* HOW TO COMPLETE THIS TASK:
From the data below, copy exactly the lines that lie between the one holding "The 39th Vision" and the one holding "the sector was discussed", including both, and nothing more.

* DATA:

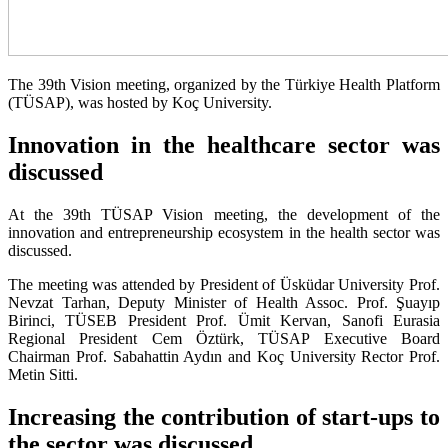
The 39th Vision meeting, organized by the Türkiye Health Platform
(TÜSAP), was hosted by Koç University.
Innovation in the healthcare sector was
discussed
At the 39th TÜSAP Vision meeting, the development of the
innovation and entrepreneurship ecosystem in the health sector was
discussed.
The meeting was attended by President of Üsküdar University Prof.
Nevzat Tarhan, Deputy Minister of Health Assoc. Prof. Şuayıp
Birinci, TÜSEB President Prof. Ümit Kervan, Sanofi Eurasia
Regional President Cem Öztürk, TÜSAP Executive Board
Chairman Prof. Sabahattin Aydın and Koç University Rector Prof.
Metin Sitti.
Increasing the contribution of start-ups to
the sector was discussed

...

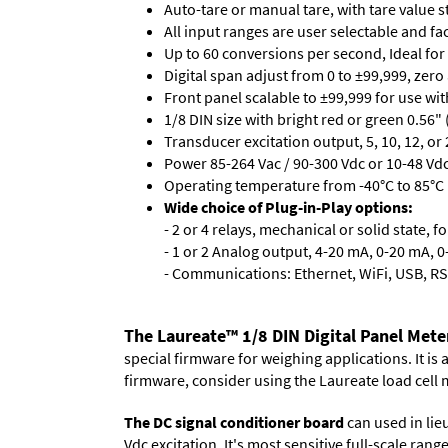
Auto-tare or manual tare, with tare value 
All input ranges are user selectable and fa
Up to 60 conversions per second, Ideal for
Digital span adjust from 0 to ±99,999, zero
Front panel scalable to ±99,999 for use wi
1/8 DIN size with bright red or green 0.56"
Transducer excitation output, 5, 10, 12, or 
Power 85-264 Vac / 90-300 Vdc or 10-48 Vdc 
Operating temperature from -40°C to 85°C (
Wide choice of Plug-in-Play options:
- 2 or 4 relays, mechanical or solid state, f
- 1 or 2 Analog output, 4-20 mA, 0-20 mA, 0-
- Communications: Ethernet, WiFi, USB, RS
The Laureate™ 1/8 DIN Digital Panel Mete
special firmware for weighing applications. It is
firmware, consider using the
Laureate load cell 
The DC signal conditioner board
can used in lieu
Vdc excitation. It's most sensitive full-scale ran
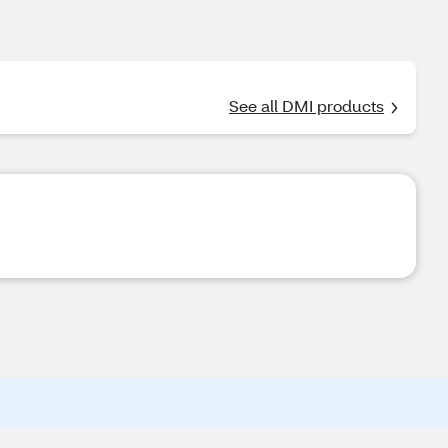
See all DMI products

* COMPLETED EXERCISE:
The 39th Vision meeting, organized by the Türkiye Health Platform
(TÜSAP), was hosted by Koç University.
Innovation in the healthcare sector was
discussed
At the 39th TÜSAP Vision meeting, the development of the
innovation and entrepreneurship ecosystem in the health sector was
discussed.
The meeting was attended by President of Üsküdar University Prof.
Nevzat Tarhan, Deputy Minister of Health Assoc. Prof. Şuayıp
Birinci, TÜSEB President Prof. Ümit Kervan, Sanofi Eurasia
Regional President Cem Öztürk, TÜSAP Executive Board
Chairman Prof. Sabahattin Aydın and Koç University Rector Prof.
Metin Sitti.
Increasing the contribution of start-ups to
the sector was discussed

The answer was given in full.